Substitute a character with sed

Francesco_IT · March 14, 2019, 6:48am

hi all,
i'd like to modify a file with sed , i want to substuite a char "-" with "/"
how can i do this?
Thanks for all
regards
Francesco

nezabudka · March 14, 2019, 6:56am

Hi,
the command will overwrite the file

sed -i 's/-/\//g' file

will bring in stdout

tr '-' '/' <file

anbu23 · March 14, 2019, 7:48am

sed -i 's#-#/#g' file

bakunin · March 14, 2019, 8:47am

Please note that the -i switch is NOT part of the standard sed and is only understood by GNU- sed . In addition i strongly suggest NOT to use it even if it is available:

sed -i '....'  /path/to/file                              # not recommended

if sed '....' /path/to/file > /path/to/file.tmp ; then    # recommended way
     mv  /path/to/file.tmp  /path/to/file
     chown <correct ownership> /path/to/file              # optional
     chmod <correct filemode> /path/to/file               # optional
else
     <error handling procedure here>
fi

Basically sed always relies on a second file for output because it cannot work how it does work (that is: as a pipeline) in any other way. The -i switch does not change that at all, it just makes sed do it "behind the curtain". In fact a second (temporary) file is created and then moved over the original file.

The problem with this is that: the inode number (and all the other metadata) of the file is changed, of course. If you do it manually as i suggested this is obvious because you obviously have a new file with which you replace the old one. With the -i switch you seem to have the same file - but you don't! So, if you rely on the file ownership or the filemode staying constant but have a directory with sticky bits set or if you rely that the inode number stays constant you are going to be disappointed.

The even bigger problem (IMHO) is that a temporary file gets created but - unlike with the standard way of doing things - you have no control over the process. In case of an error the temporary file might stay, wasting space. Or it may be created in a filesystem where you don't expect it and this filesystem may be too small. Or....

As a last concern i'd like to offer: it is not portable. The way i sketched out above will work everywhere. The method using the -i swithc will only work on select systems. This usually will not pop up for years but the incompatibility will raise its ugly head in the moment you need that least - and it will inadvertently bite you in the behind.

(Sad truth: this will happen anyway sooner or later.
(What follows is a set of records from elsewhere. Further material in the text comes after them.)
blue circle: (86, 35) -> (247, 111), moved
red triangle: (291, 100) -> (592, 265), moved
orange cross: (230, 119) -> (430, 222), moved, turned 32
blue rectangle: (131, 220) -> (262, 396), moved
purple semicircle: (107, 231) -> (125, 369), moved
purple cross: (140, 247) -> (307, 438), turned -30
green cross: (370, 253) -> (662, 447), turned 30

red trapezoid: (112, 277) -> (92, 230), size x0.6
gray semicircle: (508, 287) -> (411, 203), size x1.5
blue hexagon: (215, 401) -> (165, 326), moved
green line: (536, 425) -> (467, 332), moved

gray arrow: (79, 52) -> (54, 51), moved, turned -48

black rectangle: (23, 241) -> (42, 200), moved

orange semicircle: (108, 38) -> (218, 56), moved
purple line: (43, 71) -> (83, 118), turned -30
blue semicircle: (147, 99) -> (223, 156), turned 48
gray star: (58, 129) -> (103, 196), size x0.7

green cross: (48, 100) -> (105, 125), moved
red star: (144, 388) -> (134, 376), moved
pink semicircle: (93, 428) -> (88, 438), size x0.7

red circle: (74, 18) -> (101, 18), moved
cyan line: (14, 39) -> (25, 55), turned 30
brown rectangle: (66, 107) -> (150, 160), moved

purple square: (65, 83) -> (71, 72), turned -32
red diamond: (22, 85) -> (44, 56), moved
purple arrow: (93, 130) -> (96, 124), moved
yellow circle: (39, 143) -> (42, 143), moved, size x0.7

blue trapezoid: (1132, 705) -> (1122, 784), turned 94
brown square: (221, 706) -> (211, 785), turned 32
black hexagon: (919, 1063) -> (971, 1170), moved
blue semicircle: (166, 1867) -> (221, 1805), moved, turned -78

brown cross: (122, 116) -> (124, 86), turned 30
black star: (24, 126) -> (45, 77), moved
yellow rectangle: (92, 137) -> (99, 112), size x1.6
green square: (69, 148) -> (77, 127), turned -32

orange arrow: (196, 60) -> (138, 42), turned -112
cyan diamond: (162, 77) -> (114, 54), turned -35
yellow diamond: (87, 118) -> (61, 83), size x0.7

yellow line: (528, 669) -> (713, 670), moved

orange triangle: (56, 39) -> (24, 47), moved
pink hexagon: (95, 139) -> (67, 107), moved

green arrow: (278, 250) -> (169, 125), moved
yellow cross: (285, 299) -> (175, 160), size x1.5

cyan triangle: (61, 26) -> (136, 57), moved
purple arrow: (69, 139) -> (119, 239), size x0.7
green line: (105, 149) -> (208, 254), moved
If you can minimise the opportunities it can happen it is likely to hurt a bit less - and i for my part am pretty particular when it comes to parts of me i like to use for sitting.)

I hope this helps.

bakunin
I hope this helps.

joker · March 14, 2019, 9:44am

Hi bakunin,

thanks for the remarks about different aspects of sed -i .

Current GNU sed reapplies permissions and ownership after in-place edit. (Inodenumber is changed of course). I was not aware of that until know. Thanks for the hint. Grateful to the GNU-Developers, that they did a good job - here too.

See here(example as root user, so ownership-reapply is demonstrated):

# sed --version
# sed (GNU sed) 4.4

# ls -l test
-r--r--r-- 1 www-data www-data 5 Mär 14 14:16 test

# strace -o strace.out sed -r -i  's/bla/blub/' test

# ls -l test
-r--r--r-- 1 www-data www-data 5 Mär 14 14:17 test

# relevant parts within strace.out
# grep -E "(chmod|chown)" strace.out 
fchown(4, 33, 33)                       = 0
fchmod(4, 0100444)                      = 0

Yes, that's true. And as far as I understand, you are working in a more "pure" Unix-Environment (AIX, Solaris, ...) where this is very important to have scripts running on different platforms. And I assume scripts written will run on different platforms very often.

For my part I heavily rely on the GNU-Tools and what affects me, I'm working nearly 100% in a Linux environment(with different distributions) where the gnu collection is the default toolset in all cases. I think compatibility of my many scripts will break in lots of places because there are lots of differences in tools, different commands, same commands/different switches, ... . I think I would have a lot of extra work if I - for one thing - refrain from using the advanced feature set of the gnu tools and - for the other - to care about compatibility with systems I probably will never get in touch with.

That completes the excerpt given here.